They called it Postcard from Paris. Whilst César Franck studied at the Paris Conservatoire from 1837 and Claude Debussy spent eleven years there from 1873 - and both made Paris their home for the rest of their lives - Tristan Gurney told us they struggled slightly to justify Haydn's link to that city.
However, Tristan and his colleagues had just played the second of the Quartets of 1789 that Haydn had dedicated to a colleague who had set off the previous year to Paris carrying some of his compositions, in the hope of finding a publisher.
Whilst the Haydn Quartet is typically in four movements its second delves deep into a dirge whilst by the fourth we heard numerous surprises - and both Tristan and Gordon seemed to be egging one another on which added to the fun.
There's a world of difference one hundred years after Haydn's Quartet with Debussy's Opus 10 of 1893. Lively and light hearted and there's some humour since Debussy never produced an Opus 9 nor Opus 11. Memorable in the second movement was something of Franck's organ works and then Jessica Beeston's solo viola - to be heard again in the final movement.
Of the same era was César Franck's Quintet for Piano and Strings when Simon Callaghan added the piano to the four strings.
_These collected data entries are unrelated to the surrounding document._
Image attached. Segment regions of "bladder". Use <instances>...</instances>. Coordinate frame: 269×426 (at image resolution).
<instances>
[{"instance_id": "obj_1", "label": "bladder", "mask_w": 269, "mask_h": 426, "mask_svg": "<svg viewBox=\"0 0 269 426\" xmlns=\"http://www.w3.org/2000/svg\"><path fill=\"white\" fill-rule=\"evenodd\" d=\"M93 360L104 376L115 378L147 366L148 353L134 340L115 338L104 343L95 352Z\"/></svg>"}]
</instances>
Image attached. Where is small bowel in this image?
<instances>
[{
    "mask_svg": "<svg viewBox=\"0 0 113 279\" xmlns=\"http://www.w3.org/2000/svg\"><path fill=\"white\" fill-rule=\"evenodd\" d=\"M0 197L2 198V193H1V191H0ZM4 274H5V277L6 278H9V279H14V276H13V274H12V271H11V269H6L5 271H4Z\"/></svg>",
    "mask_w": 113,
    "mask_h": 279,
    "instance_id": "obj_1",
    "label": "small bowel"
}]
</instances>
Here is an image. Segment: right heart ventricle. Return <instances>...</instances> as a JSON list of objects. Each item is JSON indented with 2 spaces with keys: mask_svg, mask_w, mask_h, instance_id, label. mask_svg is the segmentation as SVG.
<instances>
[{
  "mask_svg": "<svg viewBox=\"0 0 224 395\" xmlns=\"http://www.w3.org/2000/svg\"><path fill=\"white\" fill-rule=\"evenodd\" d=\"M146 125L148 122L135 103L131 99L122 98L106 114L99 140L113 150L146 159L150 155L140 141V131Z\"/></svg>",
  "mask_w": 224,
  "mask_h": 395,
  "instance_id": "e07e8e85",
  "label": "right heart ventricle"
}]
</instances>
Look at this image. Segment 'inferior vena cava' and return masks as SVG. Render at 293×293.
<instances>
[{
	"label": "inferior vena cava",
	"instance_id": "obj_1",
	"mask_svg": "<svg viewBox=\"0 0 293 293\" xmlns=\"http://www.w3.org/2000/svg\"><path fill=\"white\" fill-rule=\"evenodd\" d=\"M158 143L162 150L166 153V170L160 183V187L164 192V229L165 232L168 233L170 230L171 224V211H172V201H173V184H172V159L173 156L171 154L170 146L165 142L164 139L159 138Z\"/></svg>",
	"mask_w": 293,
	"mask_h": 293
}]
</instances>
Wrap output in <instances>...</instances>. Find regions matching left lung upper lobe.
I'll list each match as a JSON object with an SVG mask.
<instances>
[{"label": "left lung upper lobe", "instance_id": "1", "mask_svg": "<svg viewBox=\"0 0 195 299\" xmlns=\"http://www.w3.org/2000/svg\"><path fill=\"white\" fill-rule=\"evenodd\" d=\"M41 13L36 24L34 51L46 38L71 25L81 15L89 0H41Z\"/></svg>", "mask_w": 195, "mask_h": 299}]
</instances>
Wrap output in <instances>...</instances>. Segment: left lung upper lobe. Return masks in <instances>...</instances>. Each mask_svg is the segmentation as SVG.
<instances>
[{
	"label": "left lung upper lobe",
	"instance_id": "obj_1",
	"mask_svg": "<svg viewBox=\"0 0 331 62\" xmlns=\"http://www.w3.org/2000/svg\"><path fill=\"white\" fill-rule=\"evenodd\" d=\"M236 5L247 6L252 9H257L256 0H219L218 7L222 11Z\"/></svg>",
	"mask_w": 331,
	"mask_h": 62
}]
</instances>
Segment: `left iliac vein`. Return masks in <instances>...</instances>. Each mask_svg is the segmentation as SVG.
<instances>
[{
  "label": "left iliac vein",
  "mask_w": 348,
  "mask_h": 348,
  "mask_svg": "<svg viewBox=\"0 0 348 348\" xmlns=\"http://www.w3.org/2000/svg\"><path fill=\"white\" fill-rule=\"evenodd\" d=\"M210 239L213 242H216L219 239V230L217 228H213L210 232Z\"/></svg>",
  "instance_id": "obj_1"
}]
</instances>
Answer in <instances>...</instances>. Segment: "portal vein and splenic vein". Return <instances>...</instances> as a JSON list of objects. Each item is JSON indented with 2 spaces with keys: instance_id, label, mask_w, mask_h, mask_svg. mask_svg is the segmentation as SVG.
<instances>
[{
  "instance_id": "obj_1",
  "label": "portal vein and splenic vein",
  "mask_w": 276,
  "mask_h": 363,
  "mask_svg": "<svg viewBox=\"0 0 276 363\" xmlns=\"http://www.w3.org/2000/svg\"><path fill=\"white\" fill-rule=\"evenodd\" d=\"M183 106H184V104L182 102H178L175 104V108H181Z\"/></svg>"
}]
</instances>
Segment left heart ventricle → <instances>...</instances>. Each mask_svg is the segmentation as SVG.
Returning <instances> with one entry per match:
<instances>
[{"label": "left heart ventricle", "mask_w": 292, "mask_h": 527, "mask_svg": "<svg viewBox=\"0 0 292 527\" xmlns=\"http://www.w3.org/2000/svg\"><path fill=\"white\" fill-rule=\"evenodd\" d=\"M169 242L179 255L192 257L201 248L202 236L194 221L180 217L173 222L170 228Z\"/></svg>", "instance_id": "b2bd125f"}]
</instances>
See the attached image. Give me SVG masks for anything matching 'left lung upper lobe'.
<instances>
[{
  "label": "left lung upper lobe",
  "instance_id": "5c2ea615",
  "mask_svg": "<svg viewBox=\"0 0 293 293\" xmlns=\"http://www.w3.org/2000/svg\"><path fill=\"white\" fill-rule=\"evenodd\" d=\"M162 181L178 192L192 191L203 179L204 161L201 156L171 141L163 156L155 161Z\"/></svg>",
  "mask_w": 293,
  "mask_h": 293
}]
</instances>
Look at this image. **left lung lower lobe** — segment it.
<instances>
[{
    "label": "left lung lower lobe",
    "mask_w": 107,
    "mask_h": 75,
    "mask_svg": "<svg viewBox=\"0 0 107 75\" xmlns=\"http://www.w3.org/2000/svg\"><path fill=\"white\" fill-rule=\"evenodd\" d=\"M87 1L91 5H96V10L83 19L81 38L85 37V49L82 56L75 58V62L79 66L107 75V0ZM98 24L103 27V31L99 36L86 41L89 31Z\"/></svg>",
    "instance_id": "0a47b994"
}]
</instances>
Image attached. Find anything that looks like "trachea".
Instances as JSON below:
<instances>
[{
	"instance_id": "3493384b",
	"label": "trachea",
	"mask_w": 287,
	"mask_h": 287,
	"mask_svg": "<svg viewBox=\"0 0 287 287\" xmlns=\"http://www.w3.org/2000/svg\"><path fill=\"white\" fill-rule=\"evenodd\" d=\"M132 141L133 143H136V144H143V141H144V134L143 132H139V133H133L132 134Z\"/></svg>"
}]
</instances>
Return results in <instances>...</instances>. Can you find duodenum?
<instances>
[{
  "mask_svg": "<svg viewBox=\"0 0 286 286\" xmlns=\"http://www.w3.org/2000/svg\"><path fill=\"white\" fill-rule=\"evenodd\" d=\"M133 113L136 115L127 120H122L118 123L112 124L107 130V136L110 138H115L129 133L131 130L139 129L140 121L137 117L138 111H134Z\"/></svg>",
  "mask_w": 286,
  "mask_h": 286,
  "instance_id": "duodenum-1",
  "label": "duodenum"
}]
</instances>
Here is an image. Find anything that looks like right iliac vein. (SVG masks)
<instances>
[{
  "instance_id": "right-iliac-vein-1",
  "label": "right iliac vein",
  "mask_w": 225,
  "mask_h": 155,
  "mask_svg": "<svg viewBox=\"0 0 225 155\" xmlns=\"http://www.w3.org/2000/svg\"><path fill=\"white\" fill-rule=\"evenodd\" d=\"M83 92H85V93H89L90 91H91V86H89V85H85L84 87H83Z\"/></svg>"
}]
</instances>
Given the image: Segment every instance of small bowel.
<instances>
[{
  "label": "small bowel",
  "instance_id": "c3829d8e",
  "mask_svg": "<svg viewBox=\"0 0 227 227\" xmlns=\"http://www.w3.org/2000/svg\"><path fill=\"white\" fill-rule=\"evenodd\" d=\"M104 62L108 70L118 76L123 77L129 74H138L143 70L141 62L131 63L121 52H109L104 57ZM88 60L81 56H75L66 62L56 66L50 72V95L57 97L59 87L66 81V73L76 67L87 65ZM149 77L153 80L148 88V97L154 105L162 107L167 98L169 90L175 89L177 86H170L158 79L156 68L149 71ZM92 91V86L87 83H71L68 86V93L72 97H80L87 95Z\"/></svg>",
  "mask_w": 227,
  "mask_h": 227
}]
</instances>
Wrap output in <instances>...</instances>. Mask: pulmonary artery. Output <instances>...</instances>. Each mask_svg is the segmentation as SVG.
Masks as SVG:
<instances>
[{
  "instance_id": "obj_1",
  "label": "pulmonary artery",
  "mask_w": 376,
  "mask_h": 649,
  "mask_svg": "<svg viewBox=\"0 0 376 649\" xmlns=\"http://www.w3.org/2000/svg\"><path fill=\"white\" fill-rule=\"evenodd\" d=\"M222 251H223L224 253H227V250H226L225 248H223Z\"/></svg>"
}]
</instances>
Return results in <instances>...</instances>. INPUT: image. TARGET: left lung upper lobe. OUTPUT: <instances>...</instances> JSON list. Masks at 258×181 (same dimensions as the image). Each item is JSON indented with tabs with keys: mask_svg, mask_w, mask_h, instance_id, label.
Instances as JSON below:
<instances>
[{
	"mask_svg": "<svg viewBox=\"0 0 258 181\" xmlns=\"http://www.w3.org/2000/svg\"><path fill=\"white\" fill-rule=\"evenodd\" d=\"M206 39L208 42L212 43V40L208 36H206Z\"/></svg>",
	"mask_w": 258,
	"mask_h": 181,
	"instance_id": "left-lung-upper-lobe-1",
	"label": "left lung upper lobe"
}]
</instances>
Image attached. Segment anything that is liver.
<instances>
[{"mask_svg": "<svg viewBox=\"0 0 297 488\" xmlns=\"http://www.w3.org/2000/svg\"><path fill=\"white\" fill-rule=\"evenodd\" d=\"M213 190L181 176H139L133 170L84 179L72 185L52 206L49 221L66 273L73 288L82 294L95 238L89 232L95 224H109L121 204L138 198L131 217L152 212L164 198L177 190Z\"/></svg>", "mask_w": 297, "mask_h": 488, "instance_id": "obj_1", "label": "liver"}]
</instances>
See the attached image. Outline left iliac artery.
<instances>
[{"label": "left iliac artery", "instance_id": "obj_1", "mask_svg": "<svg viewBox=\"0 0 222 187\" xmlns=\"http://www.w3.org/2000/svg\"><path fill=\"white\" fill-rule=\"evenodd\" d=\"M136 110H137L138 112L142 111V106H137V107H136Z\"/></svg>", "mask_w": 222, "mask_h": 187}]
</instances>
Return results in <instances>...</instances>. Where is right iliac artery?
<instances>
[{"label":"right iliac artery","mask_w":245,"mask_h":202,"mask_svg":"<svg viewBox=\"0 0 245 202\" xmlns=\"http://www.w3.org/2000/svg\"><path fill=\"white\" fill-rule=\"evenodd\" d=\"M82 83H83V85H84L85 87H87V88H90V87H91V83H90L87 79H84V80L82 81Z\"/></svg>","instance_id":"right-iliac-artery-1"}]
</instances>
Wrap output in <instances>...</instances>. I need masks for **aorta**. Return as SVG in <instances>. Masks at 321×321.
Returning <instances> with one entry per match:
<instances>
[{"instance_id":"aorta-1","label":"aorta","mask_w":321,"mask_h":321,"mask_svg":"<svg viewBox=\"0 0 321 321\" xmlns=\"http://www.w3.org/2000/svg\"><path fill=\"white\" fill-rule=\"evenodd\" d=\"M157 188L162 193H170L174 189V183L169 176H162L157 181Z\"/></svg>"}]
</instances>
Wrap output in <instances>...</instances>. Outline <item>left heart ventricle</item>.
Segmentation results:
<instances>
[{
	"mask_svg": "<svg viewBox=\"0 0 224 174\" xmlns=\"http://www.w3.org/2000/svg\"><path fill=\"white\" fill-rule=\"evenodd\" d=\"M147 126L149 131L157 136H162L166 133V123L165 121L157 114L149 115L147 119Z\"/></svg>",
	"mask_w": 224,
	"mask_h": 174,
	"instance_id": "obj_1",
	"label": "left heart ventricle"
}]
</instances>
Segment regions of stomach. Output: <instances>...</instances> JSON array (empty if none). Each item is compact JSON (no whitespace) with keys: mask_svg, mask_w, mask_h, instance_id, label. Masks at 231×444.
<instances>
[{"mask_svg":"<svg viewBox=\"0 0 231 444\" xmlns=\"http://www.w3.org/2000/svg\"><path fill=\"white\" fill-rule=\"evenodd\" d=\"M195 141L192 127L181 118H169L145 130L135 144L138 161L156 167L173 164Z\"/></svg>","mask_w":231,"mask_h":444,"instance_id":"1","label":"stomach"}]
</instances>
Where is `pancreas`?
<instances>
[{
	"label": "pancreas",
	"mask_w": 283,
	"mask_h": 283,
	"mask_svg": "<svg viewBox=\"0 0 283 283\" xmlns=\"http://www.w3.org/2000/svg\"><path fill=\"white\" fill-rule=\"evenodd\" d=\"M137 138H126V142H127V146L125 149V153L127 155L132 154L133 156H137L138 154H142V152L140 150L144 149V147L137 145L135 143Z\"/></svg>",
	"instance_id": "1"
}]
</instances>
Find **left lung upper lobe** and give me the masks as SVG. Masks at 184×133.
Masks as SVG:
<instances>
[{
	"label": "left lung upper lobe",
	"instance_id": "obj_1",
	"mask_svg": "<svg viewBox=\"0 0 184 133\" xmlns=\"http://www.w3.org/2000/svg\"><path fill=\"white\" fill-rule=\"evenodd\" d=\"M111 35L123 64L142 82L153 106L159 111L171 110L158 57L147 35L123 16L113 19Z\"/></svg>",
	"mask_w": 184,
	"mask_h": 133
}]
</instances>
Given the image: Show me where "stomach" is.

Simon, who now teaches piano in Winchester and at Harrow and performs widely, was a pupil of Yonty Solomon at the Royal College of Music.
We don't often hear Quintets and Franck's was remarkably balanced between the five players. Indeed rarely was the piano given pride of place. An interesting composition and I, for one, am the wiser from hearing this performance in the Queen's Hall. The Edinburgh Quartet's repertoire is admirable.